FBU general secretary under pressure to come clean after London regional committee demands full disclosure on “hush money” payments

WORD REACHES THIS blog via sources in the London region of the Fire Brigades Union (FBU) that the executive council member for that region, Dave Shek, has written to the general secretary, Matt Wrack, to demand full disclosure of all information relating to secret exit payments and gagging clauses issued to departing members of the union’s staff.

The letter from Shek, which was sent on behalf of the London regional committee, is the latest development in the ongoing “hush money” scandal, which centres on the discovery that a string of the FBU’s employees, including at least three national officers, received confidential pay-offs in return for signing non-disclosure agreements after complaining of mistreatment. The affair has been reported in several editions of Private Eye magazine.

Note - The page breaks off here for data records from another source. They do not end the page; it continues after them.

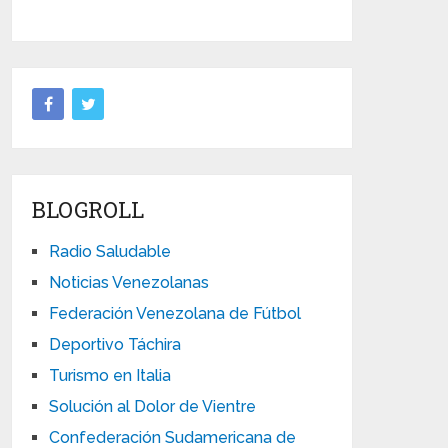
BLOGROLL
Radio Saludable
Noticias Venezolanas
Federación Venezolana de Fútbol
Deportivo Táchira
Turismo en Italia
Solución al Dolor de Vientre
Confederación Sudamericana de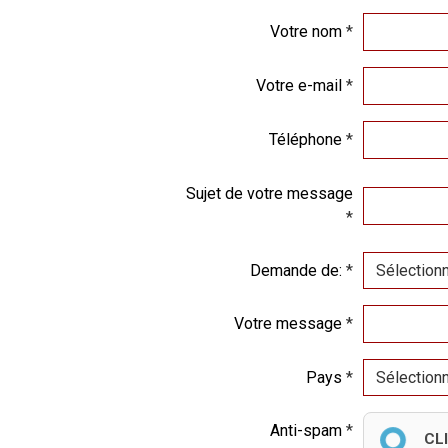
Votre nom
Votre e-mail
Téléphone
Sujet de votre message
Demande de:
Votre message
Pays
Anti-spam
CL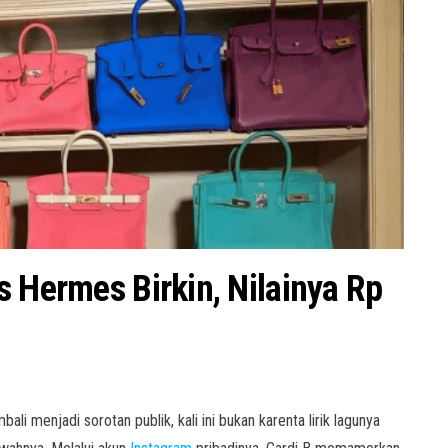
s Hermes Birkin, Nilainya Rp
ali menjadi sorotan publik, kali ini bukan karenta lirik lagunya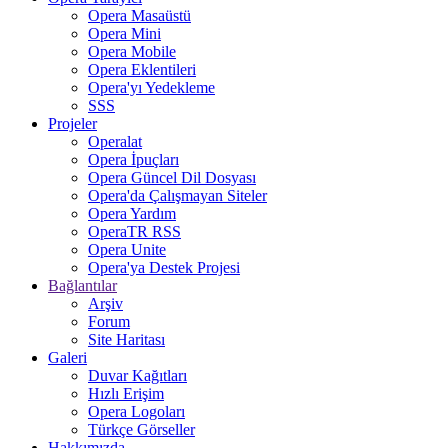
Opera Masaüstü
Opera Mini
Opera Mobile
Opera Eklentileri
Opera'yı Yedekleme
SSS
Projeler
Operalat
Opera İpuçları
Opera Güncel Dil Dosyası
Opera'da Çalışmayan Siteler
Opera Yardım
OperaTR RSS
Opera Unite
Opera'ya Destek Projesi
Bağlantılar
Arşiv
Forum
Site Haritası
Galeri
Duvar Kağıtları
Hızlı Erişim
Opera Logoları
Türkçe Görseller
Hakkımızda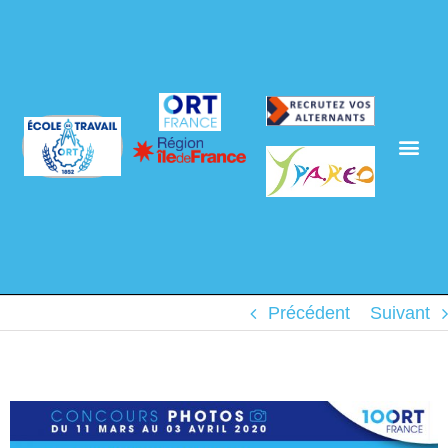
Précédent
Suivant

In a further twist, and as this blog revealed last week, someone in the union appears to have falsified important financial statements in an attempt to conceal the payments (one of over £100,000) to national officers.

In his letter, which was copied to all members of his regional committee and has been seen by this blog, Shek informs Wrack that he has been “mandated by the London regional committee to seek certain information from head office relating to severance payments made to employees of the union and any associated non-disclosure agreements that were reached with these employees”. He then asks to be provided with answers to the following questions:

1. Since May 2005 [the month and year Wrack took office as general secretary], how many employees have left the union with a settlement agreement linked to their departure?

2. In how many of these cases was a non-disclosure agreement reached?

3. What was the total financial cost to the union in reaching these settlement agreements?

Given the murky business with the misleading financial statements, as well as the fact that the union’s leadership recently refused a request by a member to inspect the accounting records detailing the payment made to one of the former national officers (a refusal which breaches the law), it seems plain that some within the upper echelons of the organisation are desperate to prevent any information relating to the pay-offs and gagging clauses filtering down to members.

Shek’s letter will not therefore have been well-received at the union’s head office, for it leaves the general secretary now forced to choose between denying a legitimate request for information from a member of the union’s ruling executive council acting on a mandate from his regional committee (a move that would surely be inconceivable, even for this leadership) and finally coming clean about the extent to which members’ money has been used to buy the silence of employees of the union.    

This blog shall await further developments with interest, as, no doubt, will many FBU members.